Abstract Intracerebroventricular (i.c.v.) injection of interleukin‐1β (IL‐1β) in fed rats induces stimulation of caecocolonic contractions, involving corticotropin‐releasing factor (CRF) and the reappearance of the fasted motor pattern (presence of migrating myoelectric complexes, MMCs) at the small intestinal level, which is mediated by prostaglandins (PGs). The mechanisms of these effects were further investigated by focusing on the possible involvement of central monoaminergic systems. Motility was appraised in conscious rats chronically implanted with electrodes in the jejunum and caecum, and a catheter in a lateral ventricle of the brain.

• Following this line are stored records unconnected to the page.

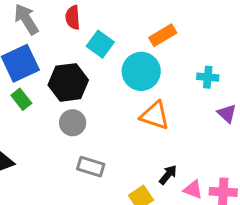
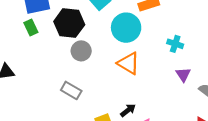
gray circle: (73, 123) -> (81, 51), moved

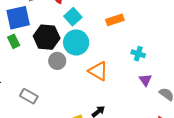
cyan circle: (126, 28) -> (76, 42), moved
gray rectangle: (71, 90) -> (29, 96), moved

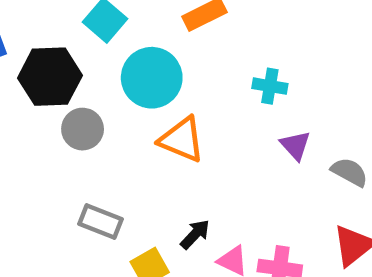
cyan circle: (76, 42) -> (152, 78), moved
gray rectangle: (29, 96) -> (100, 222), moved

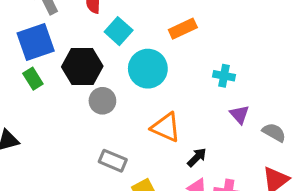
orange triangle: (182, 140) -> (166, 127), moved
black arrow: (195, 234) -> (197, 157), moved

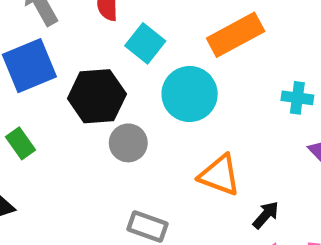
orange rectangle: (183, 29) -> (236, 35), size x1.4
green rectangle: (33, 79) -> (21, 143), moved

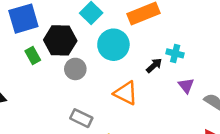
green rectangle: (21, 143) -> (33, 55), moved
black arrow: (266, 215) -> (154, 65), moved

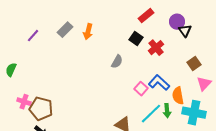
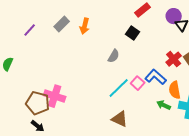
red cross: (156, 48) -> (174, 59), moved
pink cross: (24, 102) -> (55, 96), moved, size x1.5
green arrow: (167, 111) -> (164, 105), turned 120
cyan line: (151, 114) -> (119, 88), moved

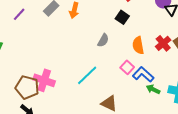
blue L-shape: (156, 77) -> (143, 74), moved
cyan line: (119, 88) -> (87, 75), moved
orange semicircle: (175, 90) -> (138, 45), moved

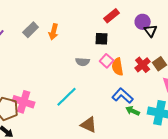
black square: (122, 17) -> (102, 39), turned -32
gray semicircle: (103, 40) -> (83, 62), turned 64
pink square: (127, 67) -> (107, 61), moved

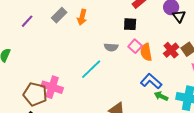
cyan line: (67, 97) -> (91, 69), moved

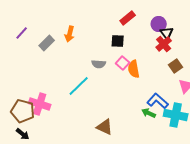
gray rectangle: (59, 15) -> (47, 43), moved
purple line: (27, 21) -> (22, 33), moved
red cross: (171, 50) -> (164, 44), moved
blue L-shape: (151, 81) -> (158, 101), moved

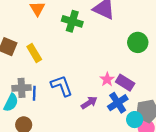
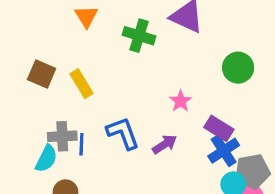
pink star: (107, 79) -> (181, 101), moved
purple arrow: (89, 103) -> (165, 144), moved
blue cross: (118, 103) -> (224, 151), moved

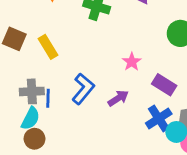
blue L-shape: (123, 133) -> (83, 89), turned 60
blue cross: (224, 151) -> (159, 118), moved
cyan semicircle: (46, 159) -> (30, 118), moved

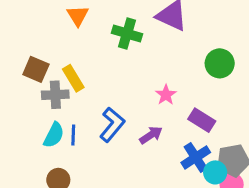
gray cross: (32, 91) -> (55, 95), moved
cyan semicircle: (30, 118) -> (54, 135), moved

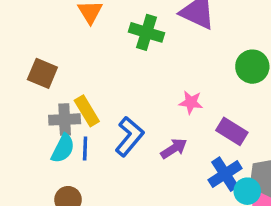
yellow rectangle: (73, 78) -> (87, 111), moved
gray cross: (55, 95) -> (65, 119), moved
pink star: (166, 95) -> (191, 102), turned -30

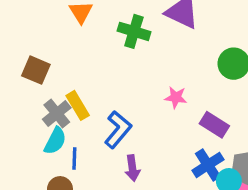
gray cross: (65, 119) -> (57, 113), turned -36
blue line: (85, 148) -> (74, 159), moved
purple arrow: (174, 148) -> (132, 168), moved, turned 115

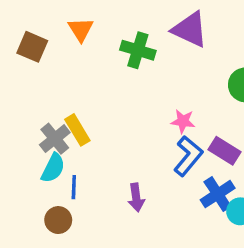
brown square: (36, 70) -> (32, 47), moved
blue L-shape: (118, 130) -> (188, 156), moved

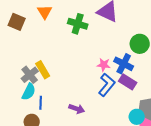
blue cross: (218, 194) -> (124, 64), moved, turned -30
purple arrow: (136, 197) -> (77, 109), turned -63

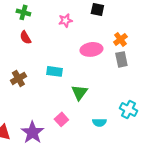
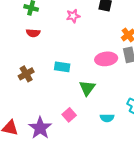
red semicircle: (25, 37) -> (33, 33), turned -56
pink ellipse: (91, 49) -> (106, 59), moved

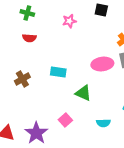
green triangle: (87, 88) -> (83, 93), turned -42

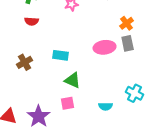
green triangle: (83, 93) -> (73, 80), moved
pink square: (65, 120) -> (68, 103), turned 32

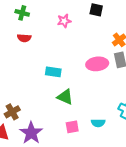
brown cross: (25, 62) -> (12, 112), moved
pink square: (68, 103) -> (72, 127), moved

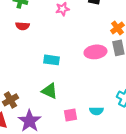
green triangle: (65, 97) -> (49, 91), moved

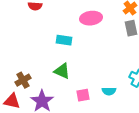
pink ellipse: (95, 52) -> (91, 18), moved

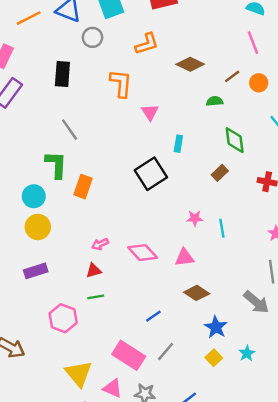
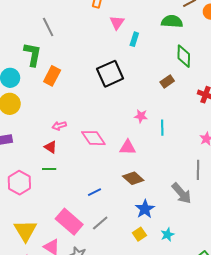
green semicircle: (215, 101) -> (172, 21), size x1.5
cyan rectangle: (178, 144) -> (134, 39), moved
red triangle: (94, 271) -> (51, 147), turned 40

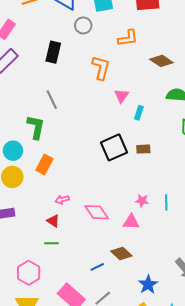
orange rectangle: (52, 76) -> (44, 164), moved
brown rectangle: (167, 82) -> (143, 149), moved, turned 32
pink star: (141, 116) -> (142, 201), moved
brown diamond: (133, 178) -> (121, 253), moved
pink hexagon: (19, 183) -> (29, 273), moved

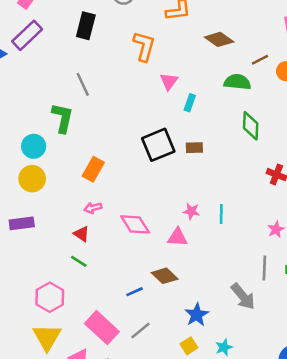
orange rectangle: (44, 164) -> (93, 169), moved
green line: (51, 243) -> (79, 261), turned 32

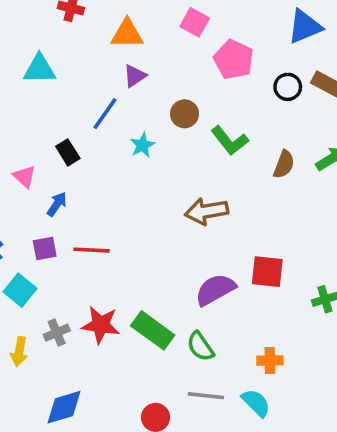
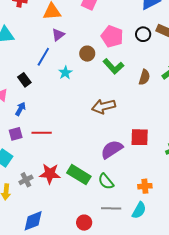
pink pentagon: (234, 59) -> (112, 36), moved
cyan semicircle: (256, 403) -> (139, 210), turned 78

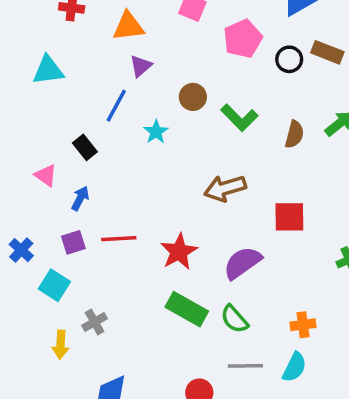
pink pentagon: (112, 36) -> (243, 39), moved, turned 30
red square: (140, 137) -> (289, 217), moved
red star: (50, 174) -> (179, 252), moved, turned -30

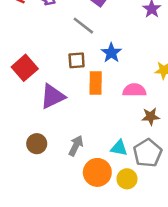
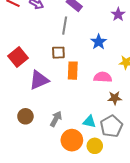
gray line: (83, 26) -> (65, 26), turned 60
blue star: (111, 53) -> (99, 42), moved

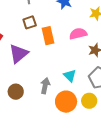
cyan triangle: (89, 122) -> (70, 76), moved, turned 48

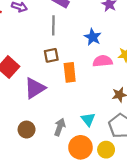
pink semicircle: (78, 34) -> (103, 61), moved

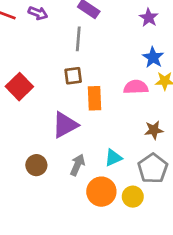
blue star: (93, 37) -> (153, 57), moved
purple triangle: (35, 88) -> (65, 125), moved
cyan triangle: (88, 119) -> (113, 158), turned 40

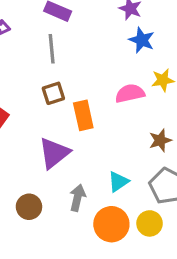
blue star: (153, 57) -> (142, 40), moved

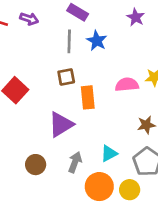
blue star: (142, 40) -> (97, 41), moved

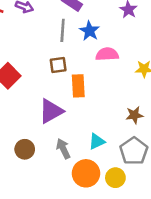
pink semicircle: (127, 85) -> (107, 54), moved
gray arrow: (75, 162) -> (63, 149), turned -48

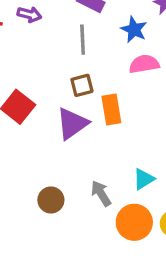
blue star: (89, 31) -> (134, 30), moved
purple triangle: (51, 111) -> (72, 124), moved

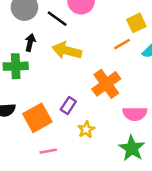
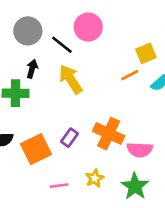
yellow arrow: (67, 51) -> (71, 79), turned 40
orange cross: (106, 84) -> (109, 134), moved, turned -32
yellow star: (86, 129) -> (95, 178), moved
pink line: (48, 151) -> (59, 186), moved

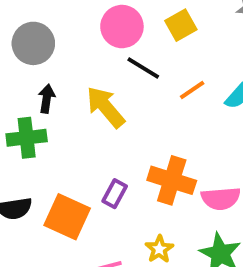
black line: (62, 45) -> (143, 68), moved
yellow square: (146, 53) -> (181, 25), moved
orange square: (36, 149) -> (67, 217), turned -32

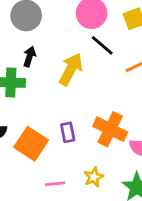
yellow arrow: (106, 107) -> (71, 69), turned 60
purple rectangle: (115, 194) -> (68, 132), turned -48

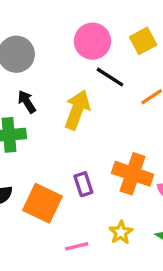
black arrow: (29, 57) -> (27, 102), turned -42

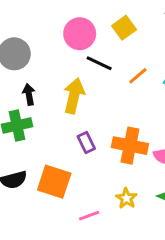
black arrow: (27, 102) -> (29, 94), turned 30
purple rectangle: (83, 184) -> (86, 142), moved

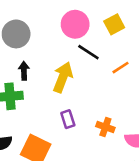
orange cross: (130, 146) -> (105, 127), size x0.6

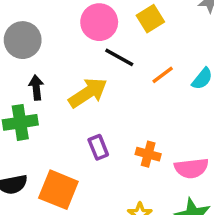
yellow arrow: (63, 77) -> (88, 93), turned 40

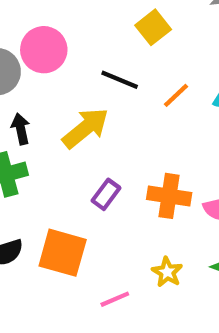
pink circle: (99, 22) -> (44, 50), moved
purple rectangle: (98, 147) -> (106, 194), turned 65
orange cross: (148, 154) -> (169, 196), size x1.4

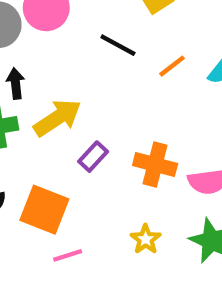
yellow arrow: (86, 128) -> (57, 118), moved
pink line: (115, 299) -> (68, 255), moved

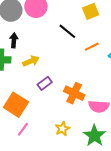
yellow arrow: (57, 118) -> (31, 61), size x0.7
pink line: (68, 255) -> (23, 129), turned -48

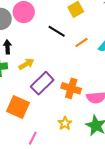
purple rectangle: (45, 83) -> (42, 83), size x1.6
pink line: (23, 129) -> (33, 138), moved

IL‐1β (15 ng, i.c.v.) was administered in fed rats that were untreated, or after previous administration of either antagonists of α1 and α2 adrenergic (prazocin and yohimbine), D1 and D2 dopaminergic (SCH 23390 and sulpiride) and 5HT3 serotonergic (granisetron) receptors. Only prazocin and yohimbine (1 mg kg−1 i.p.) significantly reduced the duration of the MMC pattern induced by IL‐1β at the jejunal level (78 ± 35 min and 40 ± 12 min, respectively, vs 223 ± 48 min in control studies). In contrast, the caecal stimulation triggered by IL‐1β was not only blocked by prazocin and yohimbine (1 mg kg−1 i.p.), but also by sulpiride (1 mg kg−1 i.p.) and granisetron (1 mg kg−1 i.p.). This study confirms that IL‐1‐induced changes in small and large intestinal motility are expressed through two separate pathways. We can suggest that mediators acting to modulate CRF release, such as catecholamines through α1 and α2 receptors, dopamine through D2 receptors, and serotonin through 5HT3 receptors, could be involved in the caecal stimulation. PG‐dependent changes in the jejunal motility pattern seem to be linked to activation of α adrenoceptors.